:: Exercise ::
Give back each line of the listing precisely as written.

:: Dataset excerpts ::
* * *

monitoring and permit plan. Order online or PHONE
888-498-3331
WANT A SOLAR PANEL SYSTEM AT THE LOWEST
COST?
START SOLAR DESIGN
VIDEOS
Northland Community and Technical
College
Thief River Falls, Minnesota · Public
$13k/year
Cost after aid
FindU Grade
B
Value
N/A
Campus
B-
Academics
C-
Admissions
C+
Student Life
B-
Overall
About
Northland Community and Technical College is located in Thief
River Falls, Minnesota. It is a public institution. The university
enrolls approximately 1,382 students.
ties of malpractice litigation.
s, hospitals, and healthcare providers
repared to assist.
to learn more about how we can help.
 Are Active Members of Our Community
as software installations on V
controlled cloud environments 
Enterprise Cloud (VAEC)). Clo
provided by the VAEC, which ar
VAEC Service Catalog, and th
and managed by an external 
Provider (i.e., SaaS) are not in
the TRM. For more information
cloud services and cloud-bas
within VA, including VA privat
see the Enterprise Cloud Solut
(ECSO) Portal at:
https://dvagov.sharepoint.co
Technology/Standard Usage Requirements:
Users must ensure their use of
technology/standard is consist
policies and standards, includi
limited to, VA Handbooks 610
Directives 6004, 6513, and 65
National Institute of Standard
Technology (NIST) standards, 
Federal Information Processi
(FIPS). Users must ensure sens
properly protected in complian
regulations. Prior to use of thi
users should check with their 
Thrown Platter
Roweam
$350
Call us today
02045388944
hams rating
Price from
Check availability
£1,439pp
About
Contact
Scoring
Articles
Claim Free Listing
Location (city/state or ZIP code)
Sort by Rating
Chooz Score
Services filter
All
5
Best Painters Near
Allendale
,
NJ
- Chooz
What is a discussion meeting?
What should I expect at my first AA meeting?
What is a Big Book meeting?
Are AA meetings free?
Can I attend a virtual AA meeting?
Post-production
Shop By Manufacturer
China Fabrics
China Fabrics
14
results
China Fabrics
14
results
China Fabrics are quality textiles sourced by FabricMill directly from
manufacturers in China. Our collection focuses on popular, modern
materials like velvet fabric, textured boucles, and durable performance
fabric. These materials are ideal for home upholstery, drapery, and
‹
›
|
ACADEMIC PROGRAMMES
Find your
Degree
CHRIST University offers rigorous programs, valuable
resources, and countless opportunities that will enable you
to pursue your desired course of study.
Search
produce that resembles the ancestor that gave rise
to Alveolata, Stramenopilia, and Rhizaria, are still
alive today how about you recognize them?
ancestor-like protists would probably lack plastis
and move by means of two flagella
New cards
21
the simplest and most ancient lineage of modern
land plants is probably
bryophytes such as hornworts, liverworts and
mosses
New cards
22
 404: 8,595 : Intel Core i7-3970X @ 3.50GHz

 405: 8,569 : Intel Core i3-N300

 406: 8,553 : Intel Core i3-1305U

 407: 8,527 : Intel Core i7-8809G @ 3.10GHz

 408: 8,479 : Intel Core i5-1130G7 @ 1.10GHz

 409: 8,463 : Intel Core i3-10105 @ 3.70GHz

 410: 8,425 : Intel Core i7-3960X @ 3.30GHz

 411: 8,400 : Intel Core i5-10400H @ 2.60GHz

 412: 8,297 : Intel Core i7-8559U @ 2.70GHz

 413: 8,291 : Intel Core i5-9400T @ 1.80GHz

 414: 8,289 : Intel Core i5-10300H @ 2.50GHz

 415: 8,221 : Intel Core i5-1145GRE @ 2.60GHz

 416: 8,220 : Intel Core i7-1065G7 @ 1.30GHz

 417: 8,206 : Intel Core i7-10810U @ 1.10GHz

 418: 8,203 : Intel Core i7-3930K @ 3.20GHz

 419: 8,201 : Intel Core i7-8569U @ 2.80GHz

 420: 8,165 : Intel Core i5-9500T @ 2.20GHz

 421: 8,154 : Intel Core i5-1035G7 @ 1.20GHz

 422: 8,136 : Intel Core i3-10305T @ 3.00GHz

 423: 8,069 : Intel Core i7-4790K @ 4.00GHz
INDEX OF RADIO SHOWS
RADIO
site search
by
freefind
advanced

* * *

:: Reply to the exercise ::
monitoring and permit plan. Order online or PHONE
888-498-3331
WANT A SOLAR PANEL SYSTEM AT THE LOWEST
COST?
START SOLAR DESIGN
VIDEOS
Northland Community and Technical
College
Thief River Falls, Minnesota · Public
$13k/year
Cost after aid
FindU Grade
B
Value
N/A
Campus
B-
Academics
C-
Admissions
C+
Student Life
B-
Overall
About
Northland Community and Technical College is located in Thief
River Falls, Minnesota. It is a public institution. The university
enrolls approximately 1,382 students.
ties of malpractice litigation.
s, hospitals, and healthcare providers
repared to assist.
to learn more about how we can help.
 Are Active Members of Our Community
as software installations on V
controlled cloud environments 
Enterprise Cloud (VAEC)). Clo
provided by the VAEC, which ar
VAEC Service Catalog, and th
and managed by an external 
Provider (i.e., SaaS) are not in
the TRM. For more information
cloud services and cloud-bas
within VA, including VA privat
see the Enterprise Cloud Solut
(ECSO) Portal at:
https://dvagov.sharepoint.co
Technology/Standard Usage Requirements:
Users must ensure their use of
technology/standard is consist
policies and standards, includi
limited to, VA Handbooks 610
Directives 6004, 6513, and 65
National Institute of Standard
Technology (NIST) standards, 
Federal Information Processi
(FIPS). Users must ensure sens
properly protected in complian
regulations. Prior to use of thi
users should check with their 
Thrown Platter
Roweam
$350
Call us today
02045388944
hams rating
Price from
Check availability
£1,439pp
About
Contact
Scoring
Articles
Claim Free Listing
Location (city/state or ZIP code)
Sort by Rating
Chooz Score
Services filter
All
5
Best Painters Near
Allendale
,
NJ
- Chooz
What is a discussion meeting?
What should I expect at my first AA meeting?
What is a Big Book meeting?
Are AA meetings free?
Can I attend a virtual AA meeting?
Post-production
Shop By Manufacturer
China Fabrics
China Fabrics
14
results
China Fabrics
14
results
China Fabrics are quality textiles sourced by FabricMill directly from
manufacturers in China. Our collection focuses on popular, modern
materials like velvet fabric, textured boucles, and durable performance
fabric. These materials are ideal for home upholstery, drapery, and
‹
›
|
ACADEMIC PROGRAMMES
Find your
Degree
CHRIST University offers rigorous programs, valuable
resources, and countless opportunities that will enable you
to pursue your desired course of study.
Search
produce that resembles the ancestor that gave rise
to Alveolata, Stramenopilia, and Rhizaria, are still
alive today how about you recognize them?
ancestor-like protists would probably lack plastis
and move by means of two flagella
New cards
21
the simplest and most ancient lineage of modern
land plants is probably
bryophytes such as hornworts, liverworts and
mosses
New cards
22
 404: 8,595 : Intel Core i7-3970X @ 3.50GHz

 405: 8,569 : Intel Core i3-N300

 406: 8,553 : Intel Core i3-1305U

 407: 8,527 : Intel Core i7-8809G @ 3.10GHz

 408: 8,479 : Intel Core i5-1130G7 @ 1.10GHz

 409: 8,463 : Intel Core i3-10105 @ 3.70GHz

 410: 8,425 : Intel Core i7-3960X @ 3.30GHz

 411: 8,400 : Intel Core i5-10400H @ 2.60GHz

 412: 8,297 : Intel Core i7-8559U @ 2.70GHz

 413: 8,291 : Intel Core i5-9400T @ 1.80GHz

 414: 8,289 : Intel Core i5-10300H @ 2.50GHz

 415: 8,221 : Intel Core i5-1145GRE @ 2.60GHz

 416: 8,220 : Intel Core i7-1065G7 @ 1.30GHz

 417: 8,206 : Intel Core i7-10810U @ 1.10GHz

 418: 8,203 : Intel Core i7-3930K @ 3.20GHz

 419: 8,201 : Intel Core i7-8569U @ 2.80GHz

 420: 8,165 : Intel Core i5-9500T @ 2.20GHz

 421: 8,154 : Intel Core i5-1035G7 @ 1.20GHz

 422: 8,136 : Intel Core i3-10305T @ 3.00GHz

 423: 8,069 : Intel Core i7-4790K @ 4.00GHz
INDEX OF RADIO SHOWS
RADIO
site search
by
freefind
advanced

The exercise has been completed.